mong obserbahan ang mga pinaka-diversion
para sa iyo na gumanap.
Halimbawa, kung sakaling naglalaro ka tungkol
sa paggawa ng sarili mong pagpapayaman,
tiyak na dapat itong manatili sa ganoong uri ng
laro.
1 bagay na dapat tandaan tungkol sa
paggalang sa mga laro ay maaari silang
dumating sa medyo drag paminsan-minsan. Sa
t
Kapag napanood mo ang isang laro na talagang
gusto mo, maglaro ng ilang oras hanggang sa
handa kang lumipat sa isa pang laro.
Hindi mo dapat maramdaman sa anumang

* * *

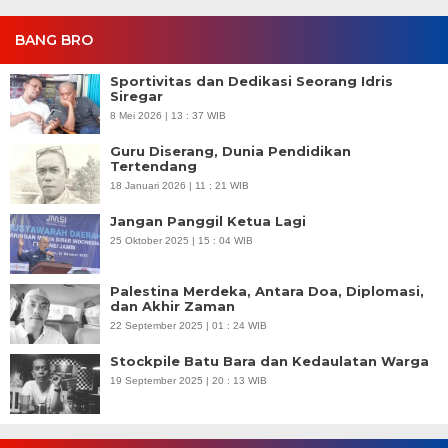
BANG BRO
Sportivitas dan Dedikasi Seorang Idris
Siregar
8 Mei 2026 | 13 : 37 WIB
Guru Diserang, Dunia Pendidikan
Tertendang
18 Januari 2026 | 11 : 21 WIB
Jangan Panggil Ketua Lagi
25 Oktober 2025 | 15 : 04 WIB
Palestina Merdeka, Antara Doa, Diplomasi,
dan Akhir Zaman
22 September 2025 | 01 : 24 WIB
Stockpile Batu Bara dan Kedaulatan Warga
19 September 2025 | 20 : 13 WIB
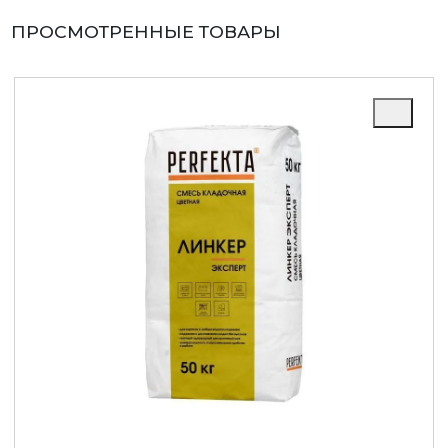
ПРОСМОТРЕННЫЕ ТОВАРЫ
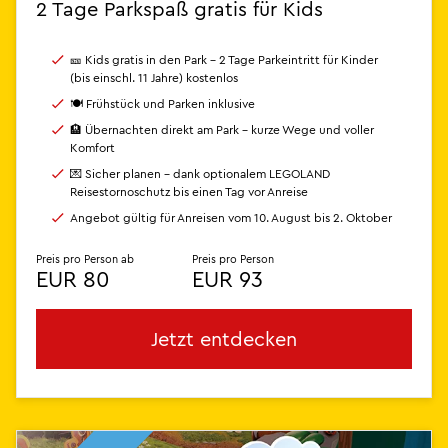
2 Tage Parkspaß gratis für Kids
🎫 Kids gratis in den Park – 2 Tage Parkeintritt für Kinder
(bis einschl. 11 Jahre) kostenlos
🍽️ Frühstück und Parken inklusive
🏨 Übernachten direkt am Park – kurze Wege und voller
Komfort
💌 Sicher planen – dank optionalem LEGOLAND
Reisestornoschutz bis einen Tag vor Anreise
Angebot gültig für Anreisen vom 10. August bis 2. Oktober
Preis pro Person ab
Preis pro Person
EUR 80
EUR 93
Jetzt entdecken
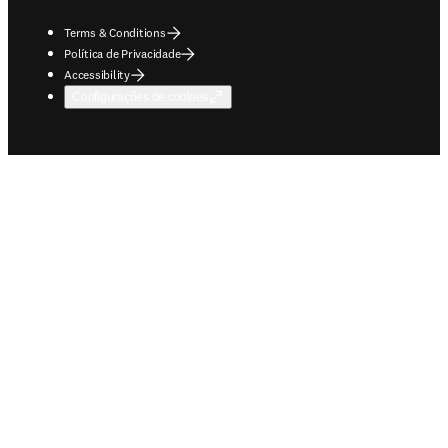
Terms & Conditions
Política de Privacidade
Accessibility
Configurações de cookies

* * *

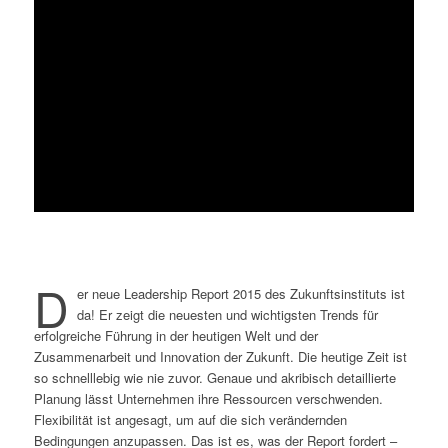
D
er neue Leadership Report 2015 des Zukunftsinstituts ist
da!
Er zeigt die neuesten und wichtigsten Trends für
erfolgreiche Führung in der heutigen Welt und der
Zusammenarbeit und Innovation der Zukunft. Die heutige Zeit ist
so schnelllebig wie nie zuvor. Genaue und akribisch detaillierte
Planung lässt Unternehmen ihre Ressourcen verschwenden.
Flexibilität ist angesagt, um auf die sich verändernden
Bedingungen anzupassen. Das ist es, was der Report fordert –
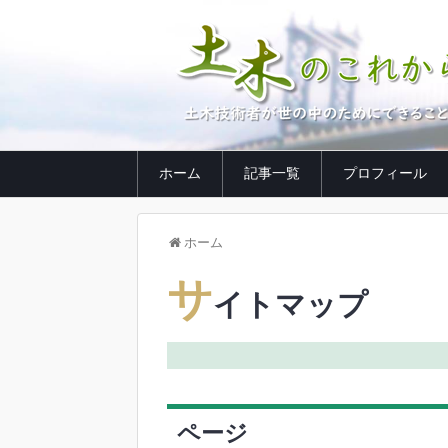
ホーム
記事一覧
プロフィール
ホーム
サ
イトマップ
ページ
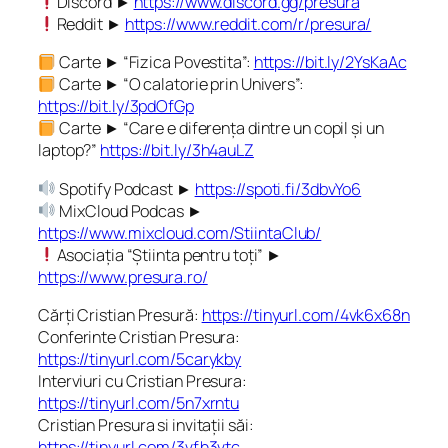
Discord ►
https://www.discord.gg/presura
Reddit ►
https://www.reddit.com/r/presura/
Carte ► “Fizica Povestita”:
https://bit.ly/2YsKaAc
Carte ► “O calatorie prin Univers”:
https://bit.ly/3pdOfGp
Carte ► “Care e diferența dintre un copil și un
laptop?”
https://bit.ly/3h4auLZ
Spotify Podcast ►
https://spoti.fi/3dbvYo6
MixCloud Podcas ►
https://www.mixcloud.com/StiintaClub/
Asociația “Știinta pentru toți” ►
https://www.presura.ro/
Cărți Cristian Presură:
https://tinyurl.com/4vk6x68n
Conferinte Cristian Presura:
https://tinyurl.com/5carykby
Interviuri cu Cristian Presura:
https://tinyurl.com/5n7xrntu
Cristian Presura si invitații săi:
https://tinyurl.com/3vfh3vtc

## Action item
Copy out every line of the listing that contains the string "mong".

## Result of the task
mong obserbahan ang mga pinaka-diversion
sa paggawa ng sarili mong pagpapayaman,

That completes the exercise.